In our 4th “quick round” article, we’re honored to interview Helen Shaw, a customer success manager at Unbounce.
Unbounce is the leading platform for building landing pages. Thanks to its easy to use interface and pre-made templates, even non-technical marketers can create high converting landing pages in no time.
If you’ve ever used Unbounce, you’ve experienced how well-thought out and how much they care about their relationship with their users.
Want to learn how Unbounce utilize customer success techniques through their entire user’s life cycle? Read Helen’s answers below to see how deep the process goes.
How would you define the roles of a customer success manager?
It’s all in the job title. If we aren’t helping our customers reach their goals, we’re doing something wrong! This means we’re accountable to both our customers and our company, so, a great CSM needs to:
A CSM represents their customers’ voice within the company. We need to champion their needs on their behalf with the teams who build and maintain the product!
SaaS platforms are constantly evolving. When new features roll out, customers need to understand not only on how to use it but more importantly, why to use it.
Our customers are busy people: we’re here to cut through the noise and educate them on what they need to know.
At Unbounce, account expansion is handled by CSMs.
Some companies may choose to loop in their Sales team for upsells, but I believe that’s a jarring customer experience.
CSMs build trust with their customers, meaning they’ll know you’re not going to try and sell them something they don’t need.
That trust goes a very long way when it comes to upgrading
customers onto new plans, or renewing their commitment for the year ahead.
Unbounce offers annual plans, but the majority of our customers are still on a monthly subscription. As churn is always a possibility, it’s important to deliver business value every single month.
Subscription-based business models are proven to offer a good level of financial predictability, which is rad, but that predictability is contingent on your customers seeing continual value from your service.

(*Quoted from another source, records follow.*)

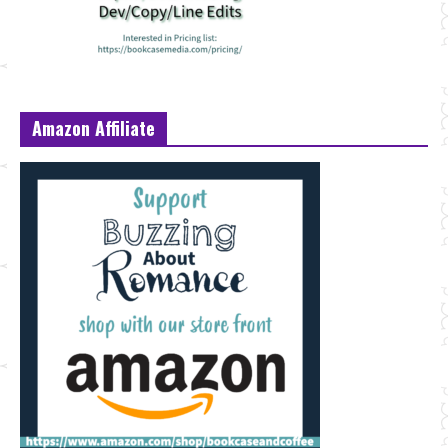
Amazon Affiliate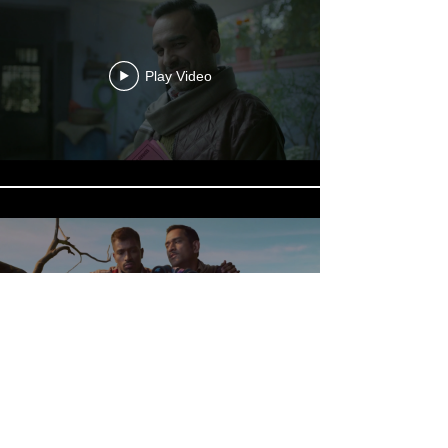
Play Video
Play Video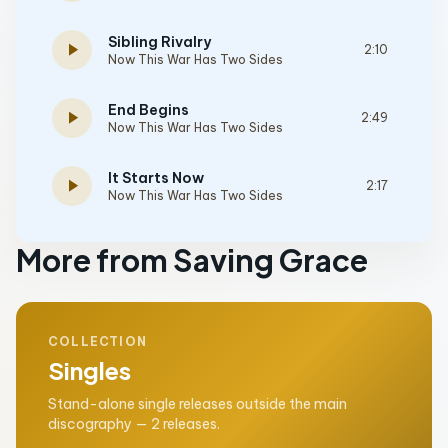
Sibling Rivalry
play_arrow
2:10
Now This War Has Two Sides
End Begins
play_arrow
2:49
Now This War Has Two Sides
It Starts Now
play_arrow
2:17
Now This War Has Two Sides
More from Saving Grace
COLLECTION
Singles
Stand-alone single releases outside the main
discography — 2 releases.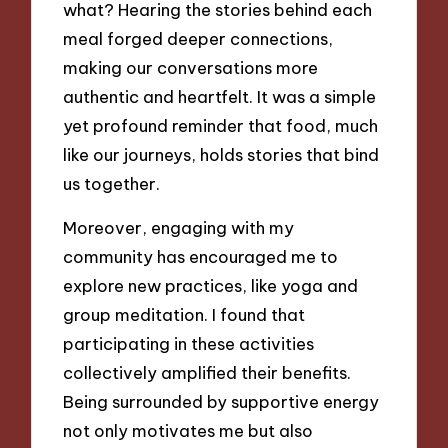
what? Hearing the stories behind each
meal forged deeper connections,
making our conversations more
authentic and heartfelt. It was a simple
yet profound reminder that food, much
like our journeys, holds stories that bind
us together.
Moreover, engaging with my
community has encouraged me to
explore new practices, like yoga and
group meditation. I found that
participating in these activities
collectively amplified their benefits.
Being surrounded by supportive energy
not only motivates me but also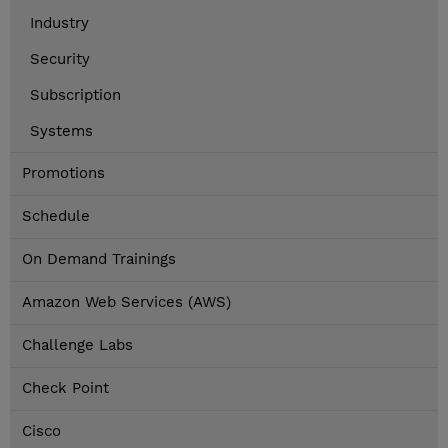
Industry
Security
Subscription
Systems
Promotions
Schedule
On Demand Trainings
Amazon Web Services (AWS)
Challenge Labs
Check Point
Cisco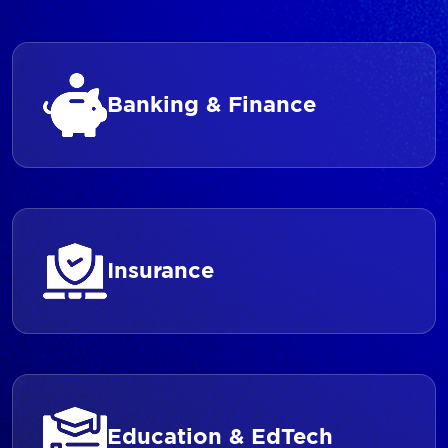
Banking & Finance
Insurance
Education & EdTech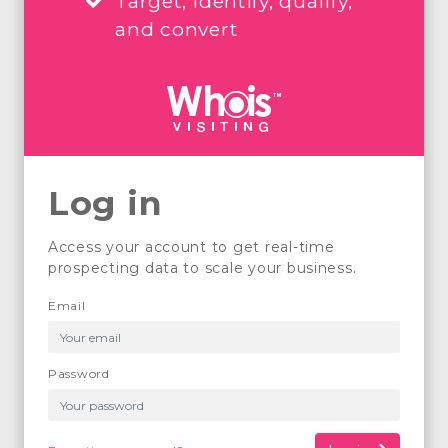
Target, identify, qualify,
and convert
Log in
Access your account to get real-time
prospecting data to scale your business.
Email
Password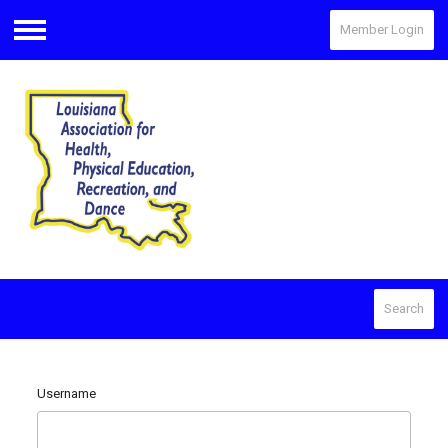
Member Login
Menu
Search
Username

Couple this with the fact that it’s 6-7 times more expensive to acquire a customer than to keep a current one, and it’s clear why CSMs should live and breathe Customer Retention.If we (CSMs) aren’t helping our customers reach their goals, we’re doing something wrong! Click To Tweet
What does your day to day look like?
When I get to my desk at 8 am, armed with a bucket of coffee, it’s time to dive into my email and open Zendesk and Totango.
Depending on what’s waiting in my inbox, email can take anywhere from half an hour to three hours.

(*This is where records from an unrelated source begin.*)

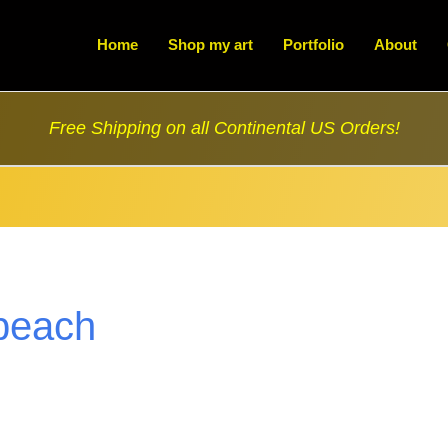
Home
Shop my art
Portfolio
About
Free Shipping on all Continental US Orders!
beach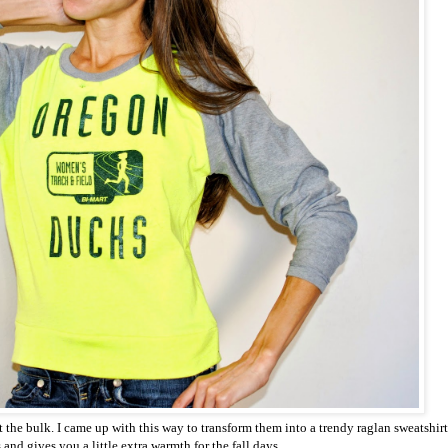
t the bulk. I came up with this way to transform them into a trendy raglan sweatshirt
 and gives you a little extra warmth for the fall days.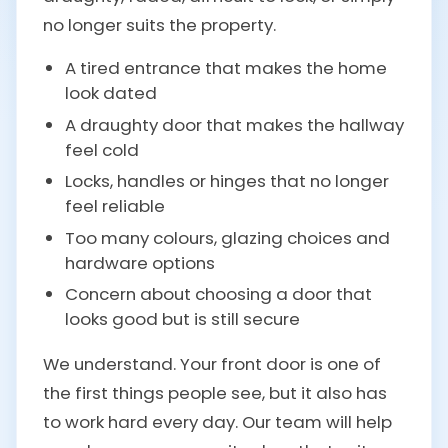
no longer suits the property.
A tired entrance that makes the home
look dated
A draughty door that makes the hallway
feel cold
Locks, handles or hinges that no longer
feel reliable
Too many colours, glazing choices and
hardware options
Concern about choosing a door that
looks good but is still secure
We understand. Your front door is one of
the first things people see, but it also has
to work hard every day. Our team will help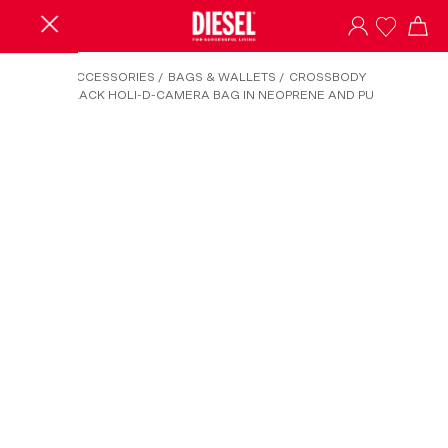
HOME
/
ACCESSORIES
/
BAGS & WALLETS
/
CROSSBODY
BAGS
/
BLACK HOLI-D-CAMERA BAG IN NEOPRENE AND PU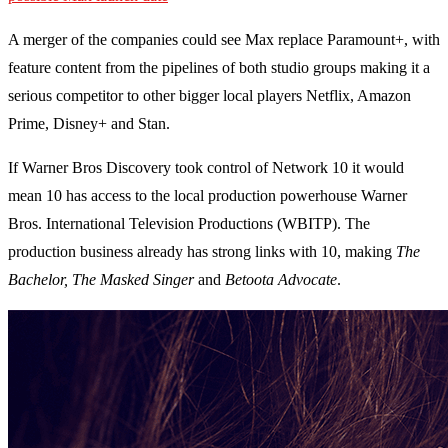
A merger of the companies could see Max replace Paramount+, with
feature content from the pipelines of both studio groups making it a
serious competitor to other bigger local players Netflix, Amazon
Prime, Disney+ and Stan.
If Warner Bros Discovery took control of Network 10 it would
mean 10 has access to the local production powerhouse Warner
Bros. International Television Productions (WBITP). The
production business already has strong links with 10, making
The
Bachelor, The Masked Singer
and
Betoota Advocate
.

As I’m on the West Coast, the morning is also the most popular time for customer calls, so I’m normally pretty busy!
Afternoons tend to be more chill, so I often use them for less reactive activities like campaign planning and internal meetings.

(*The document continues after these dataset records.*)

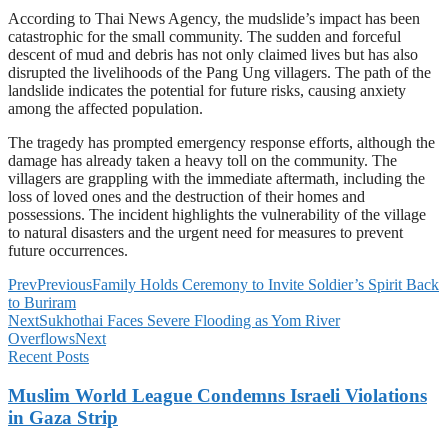
According to Thai News Agency, the mudslide’s impact has been
catastrophic for the small community. The sudden and forceful
descent of mud and debris has not only claimed lives but has also
disrupted the livelihoods of the Pang Ung villagers. The path of the
landslide indicates the potential for future risks, causing anxiety
among the affected population.
The tragedy has prompted emergency response efforts, although the
damage has already taken a heavy toll on the community. The
villagers are grappling with the immediate aftermath, including the
loss of loved ones and the destruction of their homes and
possessions. The incident highlights the vulnerability of the village
to natural disasters and the urgent need for measures to prevent
future occurrences.
Prev
Previous
Family Holds Ceremony to Invite Soldier’s Spirit Back
to Buriram
Next
Sukhothai Faces Severe Flooding as Yom River
Overflows
Next
Recent Posts
Muslim World League Condemns Israeli Violations
in Gaza Strip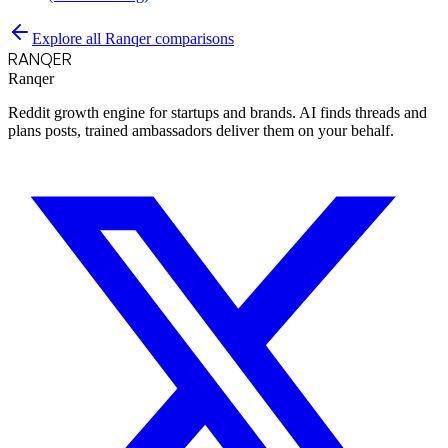
Explore all Ranqer comparisons
RANQER
Ranqer
Reddit growth engine for startups and brands. AI finds threads and
plans posts, trained ambassadors deliver them on your behalf.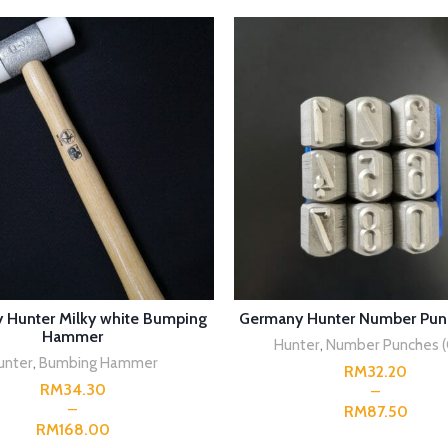
SELECT OPTIONS
SELECT OPTIONS
 Hunter Milky white Bumping
Germany Hunter Number Pun
Hammer
Hunter
,
Number Punches (
unter
,
Bumbing Hammer
RM
RM
RM
RM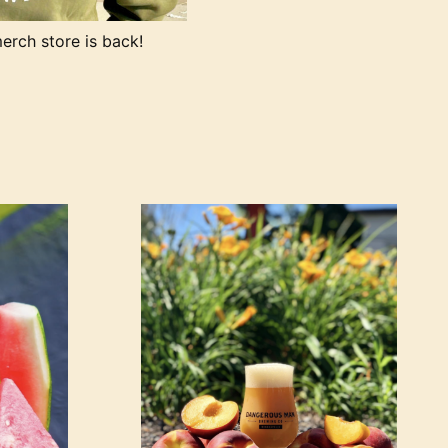
rch store is back!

CSMs should have their fingers in lots of pies, with strong relationships with every team, so once a week I take a new person out for coffee to strengthen ties and make new connections.
One of the joys of working for a growing software company is how much you learn, and all the fantastic people you get to work with!
Name 5 tools you use daily as a Customer Success Manager
Business Gmail – this is my go-to for one-on-one conversations! Couldn’t live without Gmail.
Zendesk – our support team uses Zendesk for customer communication. I love how it integrates with other services to give a fuller picture of the customer.
Intercom – their mass-messaging is great for strategic emails and in-app comms.
Totango – We’re just adopting Totango and already I can tell it’s going to help us be a lot more proactive!
Slack is used company-wide. With 185 employees and over 300 chat rooms ranging from serious work to silly (but necessary) dog memes, Slack is often lit up like a Christmas tree. The ‘mute’ function is my best friend.
You Can Book Me is a free service that syncs up with Google Calendar. It allows customers to book me without sharing details on my other appointments.
What tips would you give to an up-and-coming Customer Success Manager
Treat your customers as you would your friends.
From obvious stuff like using your customer’s name to keeping notes on their favorite coffee or ice cream, little things can make a big impact.
If you see your customer celebrating something, join in! Tweet about their win, or send them a gift to say ‘well done.’
My favorite thing to do is pack a pinata full of candy and send it to our customers: we do this to celebrate acquisitions and rounds of funding, but gifts don’t have to be large or extravagant.
Sometimes a quick video made on an iPhone or a photo attached to an email is all it takes to make a more human connection.Treating customers as friends just makes good business sense. Click To Tweet
Treating customers as friends just makes good business sense.
Building emotional equity puts you in a far better position should anything ever go wrong.
Conflict and stress normally occur when people feel unheard or misunderstood: head this off by showing your customer you genuinely care about them and are invested in their well-being. You’ll have better relationships as a result.